■ TASK DESCRIPTION: Within the listing below, give again exactly the lines between the one containing "Gaijin Entertainment revela" and the one containing "Comp & Benefits", inclusive, pictures left aside.

■ RECORD EXCERPTS:
......

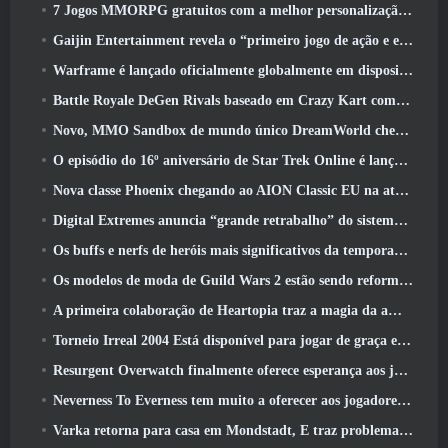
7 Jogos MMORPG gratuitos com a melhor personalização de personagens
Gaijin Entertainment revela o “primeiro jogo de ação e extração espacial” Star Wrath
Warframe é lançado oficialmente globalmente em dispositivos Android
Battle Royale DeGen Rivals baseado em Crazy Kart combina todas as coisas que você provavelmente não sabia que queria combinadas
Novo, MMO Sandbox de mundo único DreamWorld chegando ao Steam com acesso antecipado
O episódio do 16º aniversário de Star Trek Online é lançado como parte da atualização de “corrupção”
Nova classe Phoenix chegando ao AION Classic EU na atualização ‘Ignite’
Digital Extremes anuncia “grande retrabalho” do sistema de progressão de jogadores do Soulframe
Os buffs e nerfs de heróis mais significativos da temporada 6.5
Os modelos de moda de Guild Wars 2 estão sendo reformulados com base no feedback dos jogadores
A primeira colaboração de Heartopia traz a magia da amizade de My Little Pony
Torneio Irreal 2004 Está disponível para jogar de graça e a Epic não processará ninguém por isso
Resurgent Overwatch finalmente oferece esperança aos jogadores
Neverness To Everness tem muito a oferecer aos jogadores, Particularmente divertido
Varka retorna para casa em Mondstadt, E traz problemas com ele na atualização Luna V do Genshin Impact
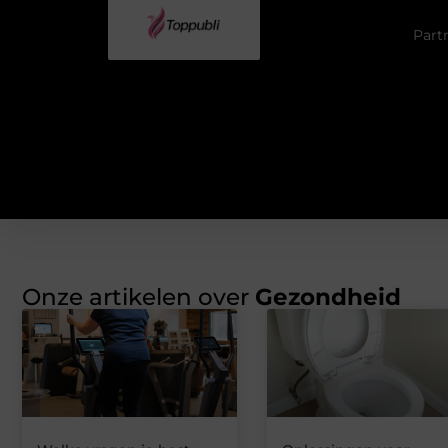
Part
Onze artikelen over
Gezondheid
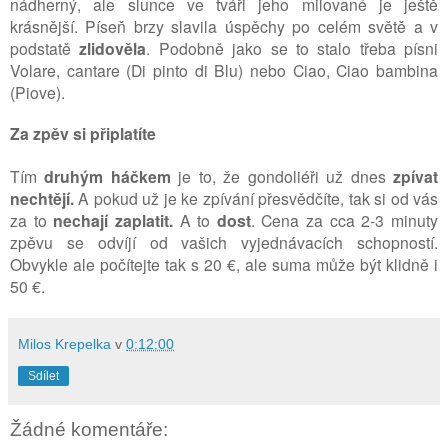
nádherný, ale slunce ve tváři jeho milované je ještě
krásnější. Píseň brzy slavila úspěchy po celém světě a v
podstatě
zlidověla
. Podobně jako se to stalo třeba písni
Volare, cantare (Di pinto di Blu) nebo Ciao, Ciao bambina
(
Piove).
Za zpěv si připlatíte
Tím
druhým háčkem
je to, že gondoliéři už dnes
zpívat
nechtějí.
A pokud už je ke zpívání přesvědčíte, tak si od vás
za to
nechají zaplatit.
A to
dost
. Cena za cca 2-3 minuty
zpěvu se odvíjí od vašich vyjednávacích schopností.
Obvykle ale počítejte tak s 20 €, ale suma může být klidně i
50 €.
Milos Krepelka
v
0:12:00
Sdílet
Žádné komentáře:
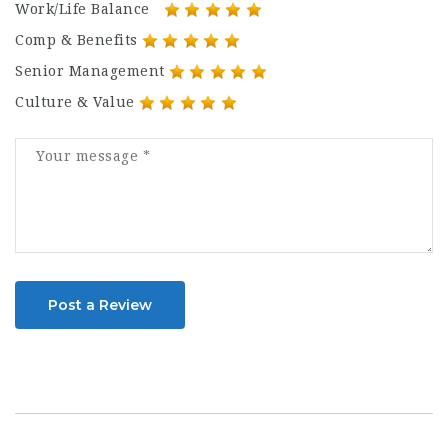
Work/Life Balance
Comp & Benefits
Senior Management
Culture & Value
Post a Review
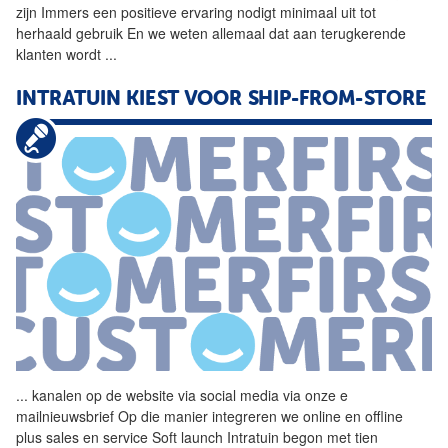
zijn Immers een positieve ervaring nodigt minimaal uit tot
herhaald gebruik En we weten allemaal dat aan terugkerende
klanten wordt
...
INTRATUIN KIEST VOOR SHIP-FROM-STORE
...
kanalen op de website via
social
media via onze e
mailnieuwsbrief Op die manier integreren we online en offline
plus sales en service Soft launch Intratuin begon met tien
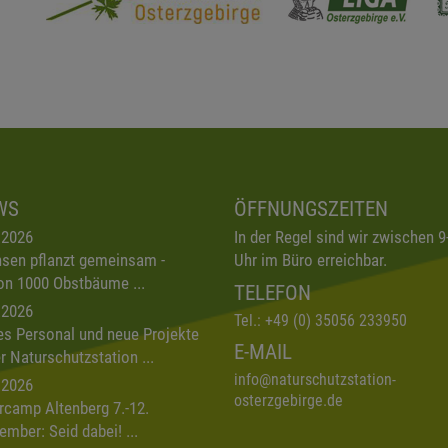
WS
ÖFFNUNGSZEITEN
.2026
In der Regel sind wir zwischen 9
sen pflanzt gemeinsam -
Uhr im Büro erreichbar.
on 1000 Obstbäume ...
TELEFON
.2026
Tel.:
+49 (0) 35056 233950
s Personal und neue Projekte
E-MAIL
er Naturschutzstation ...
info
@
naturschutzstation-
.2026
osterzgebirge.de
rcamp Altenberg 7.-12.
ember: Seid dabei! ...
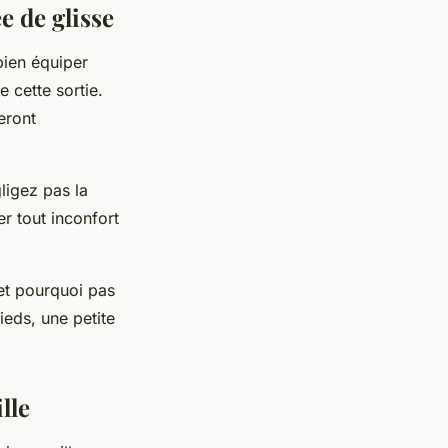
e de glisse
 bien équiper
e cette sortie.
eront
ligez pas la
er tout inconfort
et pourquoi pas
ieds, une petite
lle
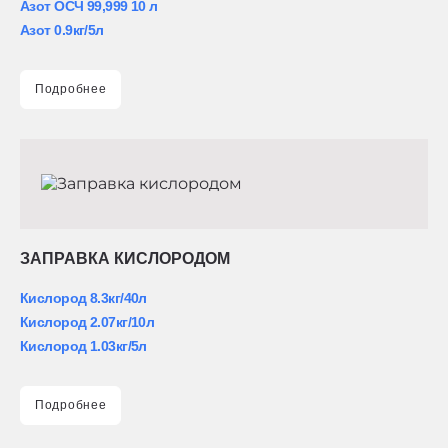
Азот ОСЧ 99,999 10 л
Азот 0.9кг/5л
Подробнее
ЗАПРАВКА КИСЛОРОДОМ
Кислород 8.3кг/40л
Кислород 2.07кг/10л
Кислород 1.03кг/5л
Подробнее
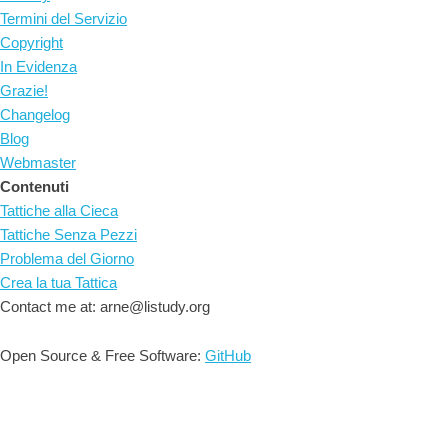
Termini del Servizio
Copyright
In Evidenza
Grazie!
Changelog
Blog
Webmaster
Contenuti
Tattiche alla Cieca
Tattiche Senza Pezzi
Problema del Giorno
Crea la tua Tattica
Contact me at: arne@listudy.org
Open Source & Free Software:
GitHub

......

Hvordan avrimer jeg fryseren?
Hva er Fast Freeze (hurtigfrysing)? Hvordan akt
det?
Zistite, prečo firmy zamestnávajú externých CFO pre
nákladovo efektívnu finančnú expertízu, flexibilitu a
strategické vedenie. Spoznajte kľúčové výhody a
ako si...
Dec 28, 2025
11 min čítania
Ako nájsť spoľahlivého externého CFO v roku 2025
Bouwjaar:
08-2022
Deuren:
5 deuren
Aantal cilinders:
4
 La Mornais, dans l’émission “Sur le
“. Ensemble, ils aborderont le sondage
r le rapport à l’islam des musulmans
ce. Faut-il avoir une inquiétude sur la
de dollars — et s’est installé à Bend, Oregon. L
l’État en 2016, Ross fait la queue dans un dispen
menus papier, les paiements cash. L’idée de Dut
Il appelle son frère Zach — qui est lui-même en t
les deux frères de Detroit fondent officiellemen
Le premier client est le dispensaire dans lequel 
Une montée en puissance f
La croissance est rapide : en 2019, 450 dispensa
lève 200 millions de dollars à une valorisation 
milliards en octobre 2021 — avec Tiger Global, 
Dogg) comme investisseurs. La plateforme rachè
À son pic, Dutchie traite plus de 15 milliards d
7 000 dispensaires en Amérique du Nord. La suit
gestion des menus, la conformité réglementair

......

■ EXERCISE RESULT:
Gaijin Entertainment revela o “primeiro jogo de ação e extração espacial” Star Wrath
Warframe é lançado oficialmente globalmente em dispositivos Android
Battle Royale DeGen Rivals baseado em Crazy Kart combina todas as coisas que você provavelmente não sabia que queria combinadas
Novo, MMO Sandbox de mundo único DreamWorld chegando ao Steam com acesso antecipado
O episódio do 16º aniversário de Star Trek Online é lançado como parte da atualização de “corrupção”
Nova classe Phoenix chegando ao AION Classic EU na atualização ‘Ignite’
Digital Extremes anuncia “grande retrabalho” do sistema de progressão de jogadores do Soulframe
Os buffs e nerfs de heróis mais significativos da temporada 6.5
Os modelos de moda de Guild Wars 2 estão sendo reformulados com base no feedback dos jogadores
A primeira colaboração de Heartopia traz a magia da amizade de My Little Pony
Torneio Irreal 2004 Está disponível para jogar de graça e a Epic não processará ninguém por isso
Resurgent Overwatch finalmente oferece esperança aos jogadores
Neverness To Everness tem muito a oferecer aos jogadores, Particularmente divertido
Varka retorna para casa em Mondstadt, E traz problemas com ele na atualização Luna V do Genshin Impact
Part
Onze artikelen over
Gezondheid
nádherný, ale slunce ve tváři jeho milované je ještě
krásnější. Píseň brzy slavila úspěchy po celém světě a v
podstatě
zlidověla
. Podobně jako se to stalo třeba písni
Volare, cantare (Di pinto di Blu) nebo Ciao, Ciao bambina
(
Piove).
Za zpěv si připlatíte
Tím
druhým háčkem
je to, že gondoliéři už dnes
zpívat
nechtějí.
A pokud už je ke zpívání přesvědčíte, tak si od vás
za to
nechají zaplatit.
A to
dost
. Cena za cca 2-3 minuty
zpěvu se odvíjí od vašich vyjednávacích schopností.
Obvykle ale počítejte tak s 20 €, ale suma může být klidně i
50 €.
Milos Krepelka
v
0:12:00
Sdílet
Žádné komentáře:
Work/Life Balance
Comp & Benefits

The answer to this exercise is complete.